_Exercise_: If a record holds a picture, drop the picture and return the rest of the record word for word.

_Source data_:
BEGIN

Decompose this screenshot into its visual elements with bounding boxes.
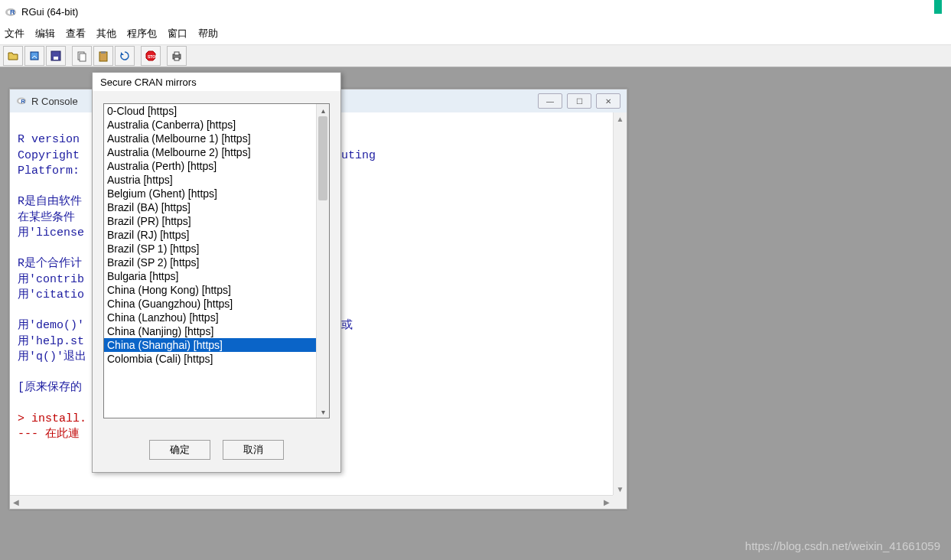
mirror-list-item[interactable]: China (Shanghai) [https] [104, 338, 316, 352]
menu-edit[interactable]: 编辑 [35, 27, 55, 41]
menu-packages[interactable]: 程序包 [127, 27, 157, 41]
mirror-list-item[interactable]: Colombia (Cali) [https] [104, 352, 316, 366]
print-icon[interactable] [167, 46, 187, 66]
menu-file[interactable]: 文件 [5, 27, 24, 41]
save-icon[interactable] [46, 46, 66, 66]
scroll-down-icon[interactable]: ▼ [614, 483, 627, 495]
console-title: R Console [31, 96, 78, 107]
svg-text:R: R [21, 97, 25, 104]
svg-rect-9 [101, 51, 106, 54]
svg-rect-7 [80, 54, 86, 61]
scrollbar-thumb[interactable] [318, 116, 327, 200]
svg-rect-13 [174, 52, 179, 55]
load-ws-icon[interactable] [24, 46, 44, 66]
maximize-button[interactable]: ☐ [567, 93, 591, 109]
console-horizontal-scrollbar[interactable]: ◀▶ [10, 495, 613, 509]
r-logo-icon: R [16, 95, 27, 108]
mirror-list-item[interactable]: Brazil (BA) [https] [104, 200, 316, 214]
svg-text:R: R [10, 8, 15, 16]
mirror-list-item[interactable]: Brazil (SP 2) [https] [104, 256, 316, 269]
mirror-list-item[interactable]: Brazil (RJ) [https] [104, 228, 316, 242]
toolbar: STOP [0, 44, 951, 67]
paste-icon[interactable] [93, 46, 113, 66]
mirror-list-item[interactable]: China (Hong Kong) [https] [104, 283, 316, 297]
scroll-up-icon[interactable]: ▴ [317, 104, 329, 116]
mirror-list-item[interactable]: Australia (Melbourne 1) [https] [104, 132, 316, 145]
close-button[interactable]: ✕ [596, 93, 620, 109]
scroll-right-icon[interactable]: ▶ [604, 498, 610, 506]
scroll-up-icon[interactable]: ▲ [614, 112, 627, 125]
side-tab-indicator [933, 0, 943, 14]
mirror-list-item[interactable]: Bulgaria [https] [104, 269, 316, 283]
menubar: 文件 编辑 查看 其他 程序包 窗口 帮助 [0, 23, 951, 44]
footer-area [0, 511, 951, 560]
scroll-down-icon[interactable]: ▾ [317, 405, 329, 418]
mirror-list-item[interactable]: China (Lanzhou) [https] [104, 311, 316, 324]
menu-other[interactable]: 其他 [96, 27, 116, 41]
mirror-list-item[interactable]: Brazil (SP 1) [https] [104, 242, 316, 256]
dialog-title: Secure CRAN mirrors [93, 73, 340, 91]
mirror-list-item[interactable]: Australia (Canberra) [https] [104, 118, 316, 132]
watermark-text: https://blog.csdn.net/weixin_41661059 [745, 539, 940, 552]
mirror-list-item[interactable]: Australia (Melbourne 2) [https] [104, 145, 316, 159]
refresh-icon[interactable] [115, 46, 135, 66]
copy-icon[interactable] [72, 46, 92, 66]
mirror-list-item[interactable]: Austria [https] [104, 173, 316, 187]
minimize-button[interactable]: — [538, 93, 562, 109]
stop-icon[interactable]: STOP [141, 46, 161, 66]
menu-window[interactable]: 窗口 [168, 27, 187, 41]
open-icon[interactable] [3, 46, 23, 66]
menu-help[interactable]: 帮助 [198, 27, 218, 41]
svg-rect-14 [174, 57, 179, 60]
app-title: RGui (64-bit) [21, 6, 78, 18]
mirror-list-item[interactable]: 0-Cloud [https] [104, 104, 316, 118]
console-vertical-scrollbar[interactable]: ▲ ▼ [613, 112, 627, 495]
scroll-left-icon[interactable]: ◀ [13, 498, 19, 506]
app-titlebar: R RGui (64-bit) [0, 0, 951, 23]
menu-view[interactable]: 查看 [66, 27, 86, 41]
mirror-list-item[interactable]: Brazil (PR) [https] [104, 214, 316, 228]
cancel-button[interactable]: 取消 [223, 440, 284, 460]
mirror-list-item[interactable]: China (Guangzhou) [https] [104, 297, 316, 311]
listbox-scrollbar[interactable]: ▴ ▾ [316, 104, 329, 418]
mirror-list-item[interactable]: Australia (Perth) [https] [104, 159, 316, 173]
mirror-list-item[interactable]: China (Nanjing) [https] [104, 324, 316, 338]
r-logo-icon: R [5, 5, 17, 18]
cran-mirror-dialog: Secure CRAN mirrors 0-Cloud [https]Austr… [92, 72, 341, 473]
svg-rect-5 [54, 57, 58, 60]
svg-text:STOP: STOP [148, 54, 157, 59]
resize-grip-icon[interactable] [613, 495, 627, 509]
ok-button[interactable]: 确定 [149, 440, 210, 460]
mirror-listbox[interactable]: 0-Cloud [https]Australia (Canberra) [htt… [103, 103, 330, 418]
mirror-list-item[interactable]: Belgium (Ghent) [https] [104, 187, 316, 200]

END

_Written response_:
Decompose this screenshot into its visual elements with bounding boxes.
mirror-list-item[interactable]: China (Shanghai) [https] [104, 338, 316, 352]
menu-edit[interactable]: 编辑 [35, 27, 55, 41]
menu-packages[interactable]: 程序包 [127, 27, 157, 41]
mirror-list-item[interactable]: Colombia (Cali) [https] [104, 352, 316, 366]
print-icon[interactable] [167, 46, 187, 66]
menu-file[interactable]: 文件 [5, 27, 24, 41]
save-icon[interactable] [46, 46, 66, 66]
scroll-down-icon[interactable]: ▼ [614, 483, 627, 495]
console-title: R Console [31, 96, 78, 107]
svg-text:R: R [21, 97, 25, 104]
svg-rect-9 [101, 51, 106, 54]
svg-rect-7 [80, 54, 86, 61]
scrollbar-thumb[interactable] [318, 116, 327, 200]
svg-rect-13 [174, 52, 179, 55]
load-ws-icon[interactable] [24, 46, 44, 66]
maximize-button[interactable]: ☐ [567, 93, 591, 109]
console-horizontal-scrollbar[interactable]: ◀▶ [10, 495, 613, 509]
r-logo-icon: R [16, 95, 27, 108]
mirror-list-item[interactable]: Brazil (BA) [https] [104, 200, 316, 214]
svg-text:R: R [10, 8, 15, 16]
mirror-list-item[interactable]: Brazil (SP 2) [https] [104, 256, 316, 269]
mirror-list-item[interactable]: Brazil (RJ) [https] [104, 228, 316, 242]
toolbar: STOP [0, 44, 951, 67]
paste-icon[interactable] [93, 46, 113, 66]
mirror-list-item[interactable]: China (Hong Kong) [https] [104, 283, 316, 297]
scroll-up-icon[interactable]: ▴ [317, 104, 329, 116]
mirror-list-item[interactable]: Australia (Melbourne 1) [https] [104, 132, 316, 145]
close-button[interactable]: ✕ [596, 93, 620, 109]
scroll-right-icon[interactable]: ▶ [604, 498, 610, 506]
scroll-up-icon[interactable]: ▲ [614, 112, 627, 125]
side-tab-indicator [933, 0, 943, 14]
mirror-list-item[interactable]: Bulgaria [https] [104, 269, 316, 283]
menubar: 文件 编辑 查看 其他 程序包 窗口 帮助 [0, 23, 951, 44]
footer-area [0, 511, 951, 560]
scroll-down-icon[interactable]: ▾ [317, 405, 329, 418]
mirror-list-item[interactable]: China (Lanzhou) [https] [104, 311, 316, 324]
menu-other[interactable]: 其他 [96, 27, 116, 41]
mirror-list-item[interactable]: Brazil (SP 1) [https] [104, 242, 316, 256]
dialog-title: Secure CRAN mirrors [93, 73, 340, 91]
mirror-list-item[interactable]: Australia (Canberra) [https] [104, 118, 316, 132]
watermark-text: https://blog.csdn.net/weixin_41661059 [745, 539, 940, 552]
mirror-list-item[interactable]: Australia (Melbourne 2) [https] [104, 145, 316, 159]
refresh-icon[interactable] [115, 46, 135, 66]
copy-icon[interactable] [72, 46, 92, 66]
mirror-list-item[interactable]: Austria [https] [104, 173, 316, 187]
minimize-button[interactable]: — [538, 93, 562, 109]
stop-icon[interactable]: STOP [141, 46, 161, 66]
menu-window[interactable]: 窗口 [168, 27, 187, 41]
open-icon[interactable] [3, 46, 23, 66]
menu-help[interactable]: 帮助 [198, 27, 218, 41]
svg-rect-14 [174, 57, 179, 60]
app-title: RGui (64-bit) [21, 6, 78, 18]
mirror-list-item[interactable]: 0-Cloud [https] [104, 104, 316, 118]
console-vertical-scrollbar[interactable]: ▲ ▼ [613, 112, 627, 495]
scroll-left-icon[interactable]: ◀ [13, 498, 19, 506]
app-titlebar: R RGui (64-bit) [0, 0, 951, 23]
menu-view[interactable]: 查看 [66, 27, 86, 41]
mirror-list-item[interactable]: Brazil (PR) [https] [104, 214, 316, 228]
cancel-button[interactable]: 取消 [223, 440, 284, 460]
mirror-list-item[interactable]: China (Guangzhou) [https] [104, 297, 316, 311]
listbox-scrollbar[interactable]: ▴ ▾ [316, 104, 329, 418]
mirror-list-item[interactable]: Australia (Perth) [https] [104, 159, 316, 173]
mirror-list-item[interactable]: China (Nanjing) [https] [104, 324, 316, 338]
r-logo-icon: R [5, 5, 17, 18]
cran-mirror-dialog: Secure CRAN mirrors 0-Cloud [https]Austr… [92, 72, 341, 473]
svg-rect-5 [54, 57, 58, 60]
svg-text:STOP: STOP [148, 54, 157, 59]
resize-grip-icon[interactable] [613, 495, 627, 509]
ok-button[interactable]: 确定 [149, 440, 210, 460]
mirror-listbox[interactable]: 0-Cloud [https]Australia (Canberra) [htt… [103, 103, 330, 418]
mirror-list-item[interactable]: Belgium (Ghent) [https] [104, 187, 316, 200]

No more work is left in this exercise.